# Build-time environment variables & production redeploy

**Standard. The slot's own `app/.env.local` is authoritative for every key it declares. A production
redeploy must bake exactly those values into the slot — for languages, Stripe keys, feature flags, or any
custom build-time variable. Getting this wrong fails silently.**

> One-line contract: **whatever the app declares in its `app/.env.local`, the build bakes — every time,
> on every redeploy, with no leakage from the layer that triggers the build.**

---

## 1. Why this matters (the class of problem)

A Next.js app reads two kinds of environment values:

- **Build-time values** — anything inlined at `next build`: every `NEXT_PUBLIC_*` variable (inlined into the
  client bundle) and anything read while pages are statically generated (`generateStaticParams`, server
  components rendered at build).
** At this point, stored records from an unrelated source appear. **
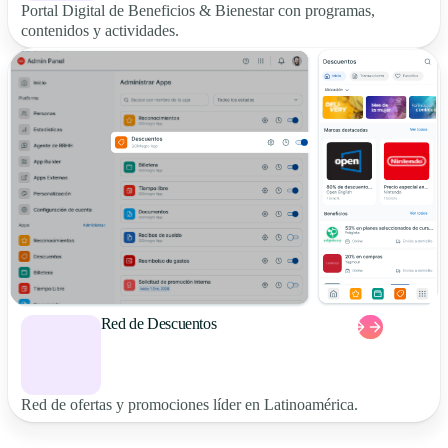
Portal Digital de Beneficios & Bienestar con programas,
contenidos y actividades.
Red de Descuentos
Red de ofertas y promociones líder en Latinoamérica.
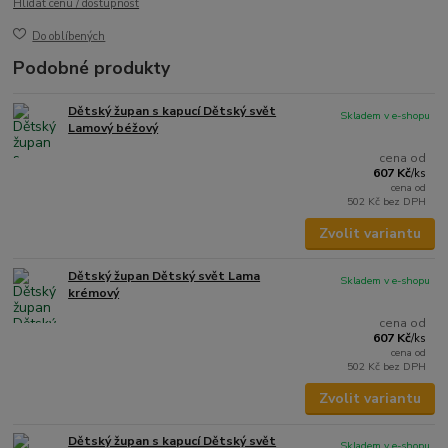
Hlídat cenu / dostupnost
Do oblíbených
Podobné produkty
Dětský župan s kapucí Dětský svět
Skladem v e-shopu
Lamový béžový
cena od
607 Kč
/
ks
cena od
502 Kč
bez DPH
Zvolit variantu
Dětský župan Dětský svět Lama
Skladem v e-shopu
krémový
cena od
607 Kč
/
ks
cena od
502 Kč
bez DPH
Zvolit variantu
Dětský župan s kapucí Dětský svět
Skladem v e-shopu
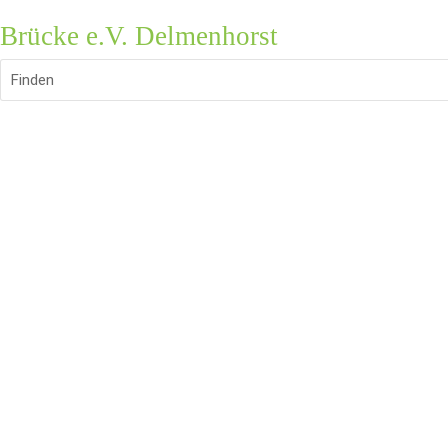
Brücke e.V. Delmenhorst
Finden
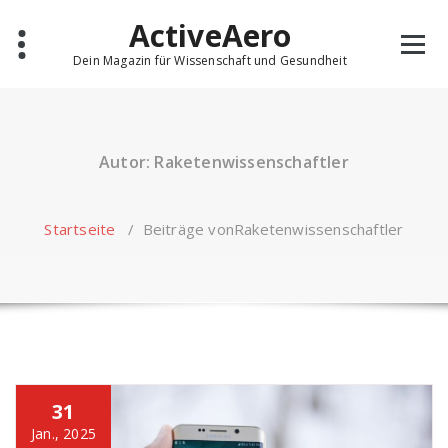
Skip
ActiveAero
to
content
Dein Magazin für Wissenschaft und Gesundheit
Autor: Raketenwissenschaftler
Startseite
/
Beiträge vonRaketenwissenschaftler
31
Jan., 2025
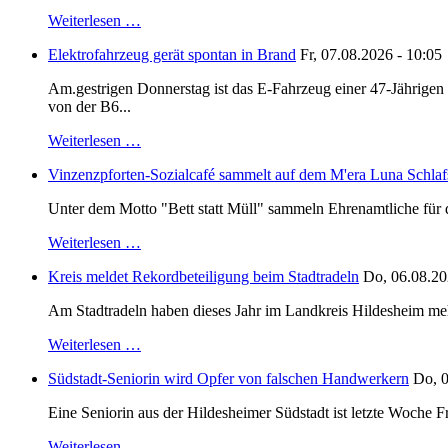
Weiterlesen …
Elektrofahrzeug gerät spontan in Brand
Fr, 07.08.2026 - 10:05
Am.gestrigen Donnerstag ist das E-Fahrzeug einer 47-Jährige
von der B6...
Weiterlesen …
Vinzenzpforten-Sozialcafé sammelt auf dem M'era Luna Schlaf
Unter dem Motto "Bett statt Müll" sammeln Ehrenamtliche für d
Weiterlesen …
Kreis meldet Rekordbeteiligung beim Stadtradeln
Do, 06.08.20
Am Stadtradeln haben dieses Jahr im Landkreis Hildesheim mehr 
Weiterlesen …
Südstadt-Seniorin wird Opfer von falschen Handwerkern
Do, 0
Eine Seniorin aus der Hildesheimer Südstadt ist letzte Woche F
Weiterlesen …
Examples: the language set (`NEXT_PUBLIC_SUPPORTED_LANGUAGES`), a Stripe
  publishable key (`NEXT_PUBLIC_STRIPE_PUBLISHABLE_KEY`), feature flags, analytics IDs.
- **Runtime values** — read fresh on each request by the running server.

Build-time values are **frozen at `next build`**. Changing the file afterwards does nothing until a rebuild.
So any feature whose configuration is build-time MUST be applied by a rebuild — and the rebuild MUST read
the app's current `.env.local`. If the rebuild reads the wrong (or no) env file, the value is baked as
**missing**, and the failure is silent: the build still says `COMPLETED`, but the app ships with the value
gone (a dead language switcher, an uninitialised Stripe.js, a flag stuck off).

This is a **class**, not a single bug. The first instance we hit was the language switcher disappearing
after adding a language; the exact same mechanism would have silently dropped Stripe keys, custom DB/API
URLs, or any other build-time variable a future app declares.

---

## 2. The trap (root cause — proven, not a guess)

The platform has **two Next.js apps**: the **Admin** cockpit (`bridges/app`, :3002) and the **App slot**
(`app`, :3000). When the owner changes a setting, the Admin route `POST /api/deploy` **spawns** a
`next build` for the slot.

`@next/env` (the loader Next uses for `.env*`) does two things on its first run **and records a
cross-process marker** `__NEXT_PROCESSED_ENV` in `process.env`:

1. it sets that sentinel, and
2. once the sentinel is present, it **does not load `.env` again** — not in the same process, and (the
   killer) **not in a child process that inherited the sentinel**.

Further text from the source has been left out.